● **DATA RECORDS**
---*---

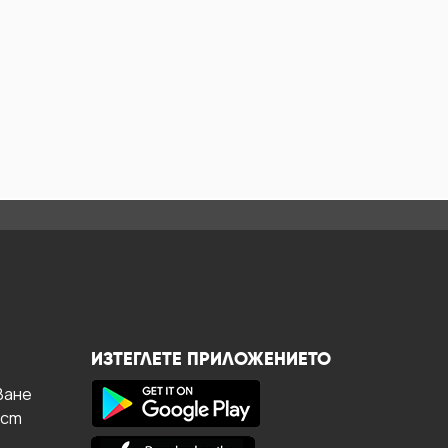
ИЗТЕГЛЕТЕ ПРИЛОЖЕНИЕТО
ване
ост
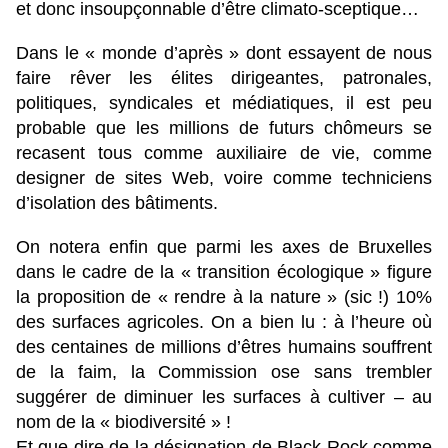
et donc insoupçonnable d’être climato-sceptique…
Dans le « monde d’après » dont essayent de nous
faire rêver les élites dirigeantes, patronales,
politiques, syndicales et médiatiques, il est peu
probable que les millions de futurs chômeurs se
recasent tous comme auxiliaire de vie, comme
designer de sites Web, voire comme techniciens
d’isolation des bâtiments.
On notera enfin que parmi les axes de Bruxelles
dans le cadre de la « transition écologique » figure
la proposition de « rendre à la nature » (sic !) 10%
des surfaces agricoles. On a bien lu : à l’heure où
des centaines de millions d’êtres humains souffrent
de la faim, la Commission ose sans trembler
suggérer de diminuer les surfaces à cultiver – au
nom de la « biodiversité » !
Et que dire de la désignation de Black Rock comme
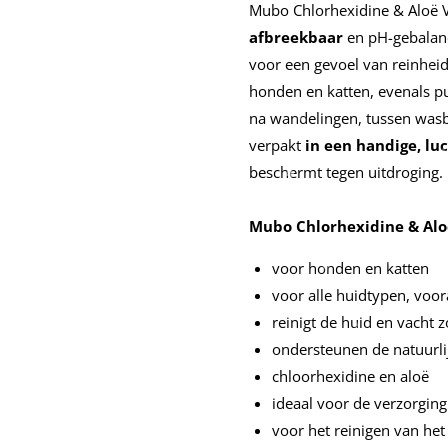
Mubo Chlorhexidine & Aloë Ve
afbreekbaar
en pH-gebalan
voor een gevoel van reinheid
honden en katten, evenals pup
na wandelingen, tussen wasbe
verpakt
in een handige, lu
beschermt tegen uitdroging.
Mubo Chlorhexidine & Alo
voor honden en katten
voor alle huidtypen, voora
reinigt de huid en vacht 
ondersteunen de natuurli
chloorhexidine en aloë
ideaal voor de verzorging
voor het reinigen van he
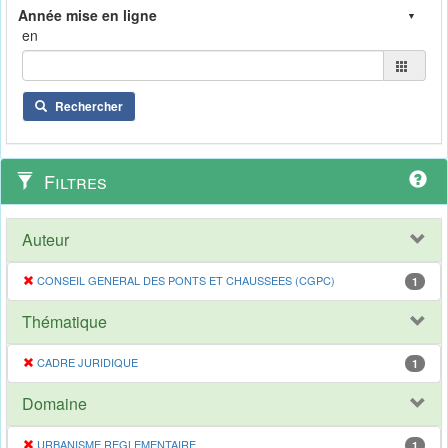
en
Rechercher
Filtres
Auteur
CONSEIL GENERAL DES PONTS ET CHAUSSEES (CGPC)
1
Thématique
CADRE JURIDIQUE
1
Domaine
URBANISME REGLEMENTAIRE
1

---*---

● **WHAT TO PRODUCE**
Return every line of the records in which the word "comme" is found.

● **REPLY**
recasent tous comme auxiliaire de vie, comme
designer de sites Web, voire comme techniciens
Et que dire de la désignation de Black Rock comme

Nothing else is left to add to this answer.